PROBLEM TO SOLVE |
Make an exact copy of every entry below, with the pictures left out.

SOURCE MATERIAL |
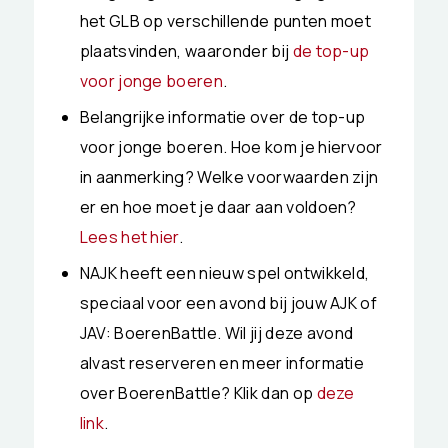
het GLB op verschillende punten moet
plaatsvinden, waaronder bij
de top-up
voor jonge boeren
.
Belangrijke informatie over de top-up
voor jonge boeren. Hoe kom je hiervoor
in aanmerking? Welke voorwaarden zijn
er en hoe moet je daar aan voldoen?
Lees het hier
.
NAJK heeft een nieuw spel ontwikkeld,
speciaal voor een avond bij jouw AJK of
JAV: BoerenBattle. Wil jij deze avond
alvast reserveren en meer informatie
over BoerenBattle? Klik dan op
deze
link
.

EXERCISE RESPONSE |
het GLB op verschillende punten moet
plaatsvinden, waaronder bij
de top-up
voor jonge boeren
.
Belangrijke informatie over de top-up
voor jonge boeren. Hoe kom je hiervoor
in aanmerking? Welke voorwaarden zijn
er en hoe moet je daar aan voldoen?
Lees het hier
.
NAJK heeft een nieuw spel ontwikkeld,
speciaal voor een avond bij jouw AJK of
JAV: BoerenBattle. Wil jij deze avond
alvast reserveren en meer informatie
over BoerenBattle? Klik dan op
deze
link
.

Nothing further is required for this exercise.